Shiro let out a frustrated sigh as his hand rested on the door to his classroom, willing himself to just push it open already. He'd managed to get away from the crazy person proclaiming that he was a God, when the guy and his red-headed friend were both distracted by ramblings of him becoming someone worthy of the worship of thousands. God, why did he just attract weirdos? Despite what everyone seemed to think, he wasn't one; he just got angry sometimes.
He finally made himself enter the classroom, fighting the urge to cover his ears against the whispers of his classmates. It wasn't a big deal. It wasn't, they were all just stressed, and he'd always made himself an easy target when it came to this stuff. If they tried to fight him, that'd be different; after all, he was all mouth when it came to violence, and it would put him in actual danger. Words hurt, but it wasn't like they mattered...
"The psycho's back."
It wasn't like a punch to the gut.
"Why did he have to come back? Should've just stayed away so we can all focus."
He just had to keep his head down, like always, and then it wouldn't get worse. Words were fine, they weren't important.
"All he has to do is skip classes for a while, and the teachers'll let him get away with anything. They're just glad he actually showed up."
He just needed to get away sometimes, clear his head. He couldn't deal with it constantly, even if that just spoke to his own weakness. He didn't really do anything anymore, there was nothing to get away with, but an image can be hard to scrub away...
"All he has to do is slit his wrists, then he'll never have to come to class again."
It's not like he ever thought about actually doing it when they said that. Not at all. His wrists weren't scarred, he just got scratched by the cat. It was just the cat.
He took a seat, the lump in his throat cutting off his air, trying to ignore them. Trying to pretend that no one wanted him dead, so there was no point running off, no point crying. He was fine. He was fine, and he didn't need any of those fuckers anyway, because he liked being alone. He wasn't lonely, wasn't daydreaming of a girl who his memory of slipped away more and more each day. Some faceless girl with pretty hair and fingers that turned notes on a page into beautiful music that drifted through his whole body and wrapped around his heart.
Cheep! Cheep!
Shiro peered down, the sound so odd that it caught his attention, and yelped as he fell off his chair. There was something on his finger, perched on the thin silver band that she had pressed into his hand before she left, whispering about luck and happiness and other lies.

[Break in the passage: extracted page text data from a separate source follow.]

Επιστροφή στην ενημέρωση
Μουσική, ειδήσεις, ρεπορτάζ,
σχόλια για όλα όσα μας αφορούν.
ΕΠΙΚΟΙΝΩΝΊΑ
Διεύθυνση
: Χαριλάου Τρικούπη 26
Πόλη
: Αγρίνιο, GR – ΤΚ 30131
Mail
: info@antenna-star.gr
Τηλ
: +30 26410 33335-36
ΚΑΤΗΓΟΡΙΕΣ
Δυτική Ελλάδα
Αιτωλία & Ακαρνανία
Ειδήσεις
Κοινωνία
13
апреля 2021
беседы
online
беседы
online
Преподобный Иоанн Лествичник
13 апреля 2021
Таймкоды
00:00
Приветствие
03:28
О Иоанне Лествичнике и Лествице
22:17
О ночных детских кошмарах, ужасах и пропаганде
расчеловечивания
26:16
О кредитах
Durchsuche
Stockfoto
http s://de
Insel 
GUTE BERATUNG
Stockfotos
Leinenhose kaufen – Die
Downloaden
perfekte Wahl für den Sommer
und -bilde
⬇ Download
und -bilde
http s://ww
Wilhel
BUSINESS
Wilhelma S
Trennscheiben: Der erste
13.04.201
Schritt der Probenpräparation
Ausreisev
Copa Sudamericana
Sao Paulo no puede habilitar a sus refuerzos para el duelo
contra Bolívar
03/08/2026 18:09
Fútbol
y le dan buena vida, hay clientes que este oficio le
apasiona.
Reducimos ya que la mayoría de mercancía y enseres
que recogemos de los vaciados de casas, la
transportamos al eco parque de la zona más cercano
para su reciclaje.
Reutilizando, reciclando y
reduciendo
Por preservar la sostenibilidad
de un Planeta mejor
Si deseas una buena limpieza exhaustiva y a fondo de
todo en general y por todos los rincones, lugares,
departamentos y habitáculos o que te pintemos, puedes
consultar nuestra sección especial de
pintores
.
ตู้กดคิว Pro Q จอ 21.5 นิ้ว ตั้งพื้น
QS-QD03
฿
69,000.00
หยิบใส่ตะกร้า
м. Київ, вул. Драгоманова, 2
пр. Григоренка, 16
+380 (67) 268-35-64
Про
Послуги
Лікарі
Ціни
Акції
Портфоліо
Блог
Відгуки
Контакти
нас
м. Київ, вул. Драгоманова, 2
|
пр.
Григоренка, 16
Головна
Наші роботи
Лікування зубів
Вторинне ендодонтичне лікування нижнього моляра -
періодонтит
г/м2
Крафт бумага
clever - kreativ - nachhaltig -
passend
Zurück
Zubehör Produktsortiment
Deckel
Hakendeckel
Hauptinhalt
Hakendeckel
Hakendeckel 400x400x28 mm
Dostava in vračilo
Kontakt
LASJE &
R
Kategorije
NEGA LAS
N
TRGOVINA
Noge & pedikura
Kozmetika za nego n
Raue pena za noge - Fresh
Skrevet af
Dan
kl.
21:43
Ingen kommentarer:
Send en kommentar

"Get off!" He panicked, shaking his hand in hopes of dislodging the creature, only to realise that it had vanished into thin air. He paused, looking at his hand for a moment, before wondering aloud, "There was something… Where did it…?"
"There it is. He's officially crazy now."
Shut up! There was something there, he wasn't crazy! He was never crazy, he just saw red sometimes and acted without thinking, that was all!
"So that's his new gimmick."
What fucking "gimmick"?! He'd never had a damn gimmick in his life! There was something there, on his finger, and no one was taking him seriously, like usual!
"What's his game? Does he think that's going to make him scarier, or something? That's so stupid…"
Why would he want that? Why would anyone want that?!
"I hope I don't end up at his high school."
Well he didn't want to go to high school with any of these assholes, anyway! He didn't care! He didn't need anyone from this shitty school!
"It's almost time for entrance exams. I don't have time to worry about a freak like that…"
And that was status quo, wasn't it? No one had ever given a shit about him, except for her, but she was gone and now he was all alone. Maybe he should just slit his wrists, get it over with…
The thought knocked all the air from his lungs, startling him with how easily it had come to mind, as if it was just a benign thing to think; as if he just thought about making a sandwich. It wasn't like he wanted to die, he didn't. He really didn't, those assholes just told him that he should because people always kick down. They were the psychos, not him. He never did anything like that. When he threw stuff, it was always at the wall.
His shoulders shook, and he could feel that hot sting in his eyes that meant he's start blubbering like a baby any minute. God fucking damn it. Not here, not now. Imagine what they'd say if he cried in front of them...
He couldn't take it. He stumbled to his feet, almost falling flat on his face but managing to stay upright, running out of the classroom and slamming the door behind him. His shoes were all too loud against the linoleum flooring of the hallways, and he felt the too much, too strong paranoia that a teacher would poke their head around one of the doors any moment, and he'd get in trouble. Again. As if that hadn't happened enough as it was.
He just needed to get the hell out of this situation, out of that fucking room, away from those shitty people he shared a class with. He had a test next period, but fuck it. He was failing anyway, so who even cared? He didn't.
He knew that their shitty attitude towards him should be some sort of motivator to pull his grades out of the sink hole - he'd been a smart kid, after all - but no. In real life, that didn't work. He wanted to get a cool, well-paid, successful career, but he didn't have the energy to work on his grades, so that wasn't an option.
He didn't want to try. He wanted to stay at home, in his room, for as long as possible. Why go outside when he was only ever happy there? He sure as hell didn't want to prove the bastards right, but why inconvenience himself in the process?
He didn't have to do anything. He wouldn't do anything.